EXCERPTED DATA:
⁂

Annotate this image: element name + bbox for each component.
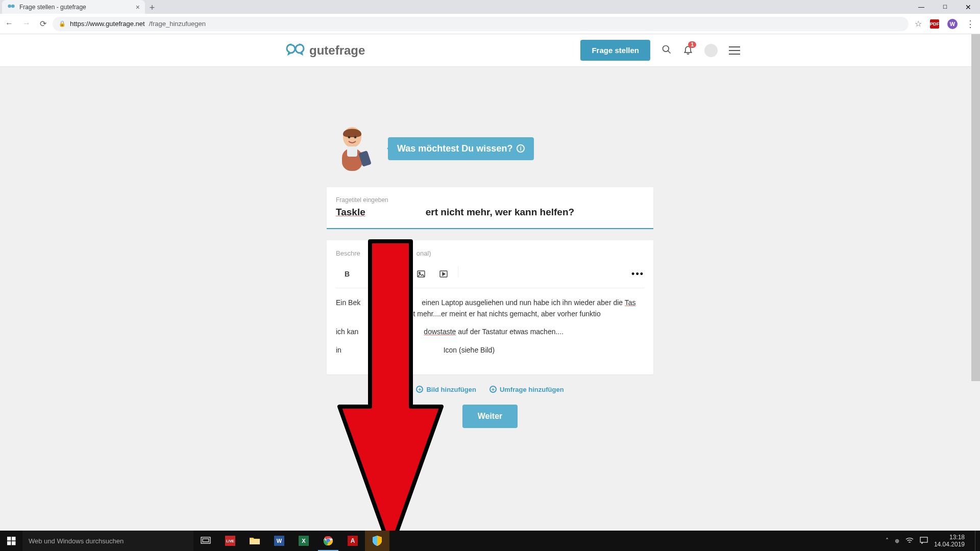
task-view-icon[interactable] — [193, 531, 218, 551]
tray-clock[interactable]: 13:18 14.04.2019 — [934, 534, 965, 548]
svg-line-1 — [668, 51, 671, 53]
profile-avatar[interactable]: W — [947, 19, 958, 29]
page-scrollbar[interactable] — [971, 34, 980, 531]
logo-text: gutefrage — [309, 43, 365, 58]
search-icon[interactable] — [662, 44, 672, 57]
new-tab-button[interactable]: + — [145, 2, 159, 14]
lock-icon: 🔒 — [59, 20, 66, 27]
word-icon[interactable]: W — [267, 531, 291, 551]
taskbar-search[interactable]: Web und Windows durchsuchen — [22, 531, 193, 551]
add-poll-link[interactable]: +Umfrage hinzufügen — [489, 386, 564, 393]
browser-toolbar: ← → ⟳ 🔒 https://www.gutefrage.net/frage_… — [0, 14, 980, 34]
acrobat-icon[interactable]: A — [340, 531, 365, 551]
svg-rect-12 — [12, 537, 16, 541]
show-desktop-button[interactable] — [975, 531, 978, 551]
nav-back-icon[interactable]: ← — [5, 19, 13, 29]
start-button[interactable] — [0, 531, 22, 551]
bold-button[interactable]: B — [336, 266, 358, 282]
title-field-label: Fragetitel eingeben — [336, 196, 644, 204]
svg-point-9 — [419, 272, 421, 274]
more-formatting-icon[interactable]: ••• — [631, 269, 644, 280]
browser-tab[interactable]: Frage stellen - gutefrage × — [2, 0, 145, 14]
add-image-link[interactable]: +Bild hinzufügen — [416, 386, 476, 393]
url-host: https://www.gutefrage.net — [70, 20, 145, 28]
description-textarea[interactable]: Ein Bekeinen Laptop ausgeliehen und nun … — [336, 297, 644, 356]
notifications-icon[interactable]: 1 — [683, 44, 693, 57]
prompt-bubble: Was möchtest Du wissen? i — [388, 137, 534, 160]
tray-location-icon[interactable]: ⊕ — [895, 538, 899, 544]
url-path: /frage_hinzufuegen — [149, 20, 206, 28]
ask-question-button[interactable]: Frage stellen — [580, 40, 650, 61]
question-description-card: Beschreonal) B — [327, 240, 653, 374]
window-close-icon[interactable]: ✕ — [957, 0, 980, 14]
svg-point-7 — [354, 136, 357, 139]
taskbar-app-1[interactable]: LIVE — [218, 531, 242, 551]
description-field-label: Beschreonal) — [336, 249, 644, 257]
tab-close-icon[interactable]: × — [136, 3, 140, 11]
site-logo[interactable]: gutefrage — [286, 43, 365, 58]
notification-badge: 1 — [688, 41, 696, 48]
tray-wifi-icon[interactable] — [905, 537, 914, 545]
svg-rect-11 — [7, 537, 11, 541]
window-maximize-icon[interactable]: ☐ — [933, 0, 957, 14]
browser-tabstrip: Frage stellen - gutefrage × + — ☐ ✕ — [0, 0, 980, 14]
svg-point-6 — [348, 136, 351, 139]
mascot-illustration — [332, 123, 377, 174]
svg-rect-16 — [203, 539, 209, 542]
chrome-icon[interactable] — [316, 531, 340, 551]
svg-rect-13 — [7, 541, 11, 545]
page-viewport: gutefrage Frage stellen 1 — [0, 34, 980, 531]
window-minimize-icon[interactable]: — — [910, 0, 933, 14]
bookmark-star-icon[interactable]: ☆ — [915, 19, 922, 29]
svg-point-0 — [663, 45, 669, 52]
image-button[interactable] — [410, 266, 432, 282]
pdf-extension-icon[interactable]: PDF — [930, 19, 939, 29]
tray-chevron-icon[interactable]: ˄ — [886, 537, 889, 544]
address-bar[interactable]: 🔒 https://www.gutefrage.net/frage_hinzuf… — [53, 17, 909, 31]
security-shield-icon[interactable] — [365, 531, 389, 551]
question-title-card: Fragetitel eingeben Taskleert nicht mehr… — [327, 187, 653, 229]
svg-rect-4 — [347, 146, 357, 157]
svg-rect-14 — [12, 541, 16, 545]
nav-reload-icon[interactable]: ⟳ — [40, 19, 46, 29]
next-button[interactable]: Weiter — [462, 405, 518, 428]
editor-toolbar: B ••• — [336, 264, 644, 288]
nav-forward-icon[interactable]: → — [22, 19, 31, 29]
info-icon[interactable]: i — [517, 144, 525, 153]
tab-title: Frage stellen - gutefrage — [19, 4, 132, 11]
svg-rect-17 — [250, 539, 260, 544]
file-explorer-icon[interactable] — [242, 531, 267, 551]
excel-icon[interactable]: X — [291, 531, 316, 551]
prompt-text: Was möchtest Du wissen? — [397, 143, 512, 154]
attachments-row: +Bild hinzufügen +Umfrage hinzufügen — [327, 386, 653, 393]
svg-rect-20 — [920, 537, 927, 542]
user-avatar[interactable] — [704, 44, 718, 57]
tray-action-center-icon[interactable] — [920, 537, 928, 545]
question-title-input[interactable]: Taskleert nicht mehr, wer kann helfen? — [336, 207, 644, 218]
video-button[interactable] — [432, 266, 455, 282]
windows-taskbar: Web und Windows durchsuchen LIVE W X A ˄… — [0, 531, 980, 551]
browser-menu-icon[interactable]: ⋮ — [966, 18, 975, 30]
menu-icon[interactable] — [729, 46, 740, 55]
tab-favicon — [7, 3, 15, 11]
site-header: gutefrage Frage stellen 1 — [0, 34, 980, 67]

⁂

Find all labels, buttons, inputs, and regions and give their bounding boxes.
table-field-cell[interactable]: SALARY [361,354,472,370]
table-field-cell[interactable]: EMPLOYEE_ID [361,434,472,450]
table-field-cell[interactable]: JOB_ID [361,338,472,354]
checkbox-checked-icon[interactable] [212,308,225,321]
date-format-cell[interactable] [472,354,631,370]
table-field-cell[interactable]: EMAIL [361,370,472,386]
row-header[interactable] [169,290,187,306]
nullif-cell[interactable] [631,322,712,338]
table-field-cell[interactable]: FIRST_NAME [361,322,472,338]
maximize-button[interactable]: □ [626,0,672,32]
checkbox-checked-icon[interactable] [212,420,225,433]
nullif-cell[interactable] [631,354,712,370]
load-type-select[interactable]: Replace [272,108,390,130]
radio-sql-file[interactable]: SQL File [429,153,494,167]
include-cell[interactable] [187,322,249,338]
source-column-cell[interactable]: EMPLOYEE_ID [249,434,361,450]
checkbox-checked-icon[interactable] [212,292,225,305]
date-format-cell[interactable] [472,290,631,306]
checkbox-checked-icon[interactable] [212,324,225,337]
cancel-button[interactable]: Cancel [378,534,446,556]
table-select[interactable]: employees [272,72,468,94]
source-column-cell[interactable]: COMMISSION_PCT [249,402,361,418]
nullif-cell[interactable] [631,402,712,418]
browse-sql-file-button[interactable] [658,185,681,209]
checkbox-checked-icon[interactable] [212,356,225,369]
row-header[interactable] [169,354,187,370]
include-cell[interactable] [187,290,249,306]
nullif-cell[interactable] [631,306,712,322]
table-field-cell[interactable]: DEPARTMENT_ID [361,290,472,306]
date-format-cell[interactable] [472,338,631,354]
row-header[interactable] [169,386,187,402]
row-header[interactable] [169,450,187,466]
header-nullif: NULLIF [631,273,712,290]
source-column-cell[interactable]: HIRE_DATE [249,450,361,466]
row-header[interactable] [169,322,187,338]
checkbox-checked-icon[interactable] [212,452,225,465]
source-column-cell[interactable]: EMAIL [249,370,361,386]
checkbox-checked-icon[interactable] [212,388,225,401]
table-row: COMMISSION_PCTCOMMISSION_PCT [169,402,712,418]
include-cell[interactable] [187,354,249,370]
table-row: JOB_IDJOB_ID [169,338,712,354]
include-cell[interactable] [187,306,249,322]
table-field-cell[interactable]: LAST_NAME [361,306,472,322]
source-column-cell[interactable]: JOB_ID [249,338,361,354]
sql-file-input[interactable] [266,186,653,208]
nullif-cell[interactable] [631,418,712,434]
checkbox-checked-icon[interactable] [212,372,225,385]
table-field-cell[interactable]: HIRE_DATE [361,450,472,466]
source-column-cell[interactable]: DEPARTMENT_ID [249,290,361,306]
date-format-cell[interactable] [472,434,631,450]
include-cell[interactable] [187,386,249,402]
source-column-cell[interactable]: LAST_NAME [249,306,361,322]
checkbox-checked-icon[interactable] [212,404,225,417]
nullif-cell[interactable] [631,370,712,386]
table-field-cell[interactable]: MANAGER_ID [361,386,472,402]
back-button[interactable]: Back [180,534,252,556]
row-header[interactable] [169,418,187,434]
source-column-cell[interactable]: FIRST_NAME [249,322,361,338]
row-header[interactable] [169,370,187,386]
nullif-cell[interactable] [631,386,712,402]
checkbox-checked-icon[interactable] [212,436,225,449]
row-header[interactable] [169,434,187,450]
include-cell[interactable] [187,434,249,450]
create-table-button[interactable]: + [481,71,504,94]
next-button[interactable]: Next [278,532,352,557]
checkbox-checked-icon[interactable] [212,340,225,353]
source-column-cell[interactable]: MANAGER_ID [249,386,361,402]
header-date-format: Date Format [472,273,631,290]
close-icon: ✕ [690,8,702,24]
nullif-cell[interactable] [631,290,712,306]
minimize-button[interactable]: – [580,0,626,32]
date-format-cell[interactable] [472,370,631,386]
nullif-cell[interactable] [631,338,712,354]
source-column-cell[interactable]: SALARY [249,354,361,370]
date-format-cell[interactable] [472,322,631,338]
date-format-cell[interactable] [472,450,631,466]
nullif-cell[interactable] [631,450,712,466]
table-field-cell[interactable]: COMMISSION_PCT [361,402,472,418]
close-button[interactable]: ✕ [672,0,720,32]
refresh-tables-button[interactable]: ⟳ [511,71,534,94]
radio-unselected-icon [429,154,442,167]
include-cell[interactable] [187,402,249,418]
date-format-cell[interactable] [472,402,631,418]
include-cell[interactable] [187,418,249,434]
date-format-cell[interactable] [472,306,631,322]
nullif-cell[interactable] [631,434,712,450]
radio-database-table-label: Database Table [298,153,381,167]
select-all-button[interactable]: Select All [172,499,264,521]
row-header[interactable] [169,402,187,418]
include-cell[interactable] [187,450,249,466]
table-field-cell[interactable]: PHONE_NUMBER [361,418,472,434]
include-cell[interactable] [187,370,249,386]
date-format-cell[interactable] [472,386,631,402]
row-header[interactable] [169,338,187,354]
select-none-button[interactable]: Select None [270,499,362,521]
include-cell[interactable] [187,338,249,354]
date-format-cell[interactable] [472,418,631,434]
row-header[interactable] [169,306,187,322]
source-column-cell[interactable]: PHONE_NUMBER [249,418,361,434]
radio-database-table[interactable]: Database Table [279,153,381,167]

⁂

WORK ORDER: Return only the number of lines in the data that contain "avatar".

RESULT FOR THIS TASK: 2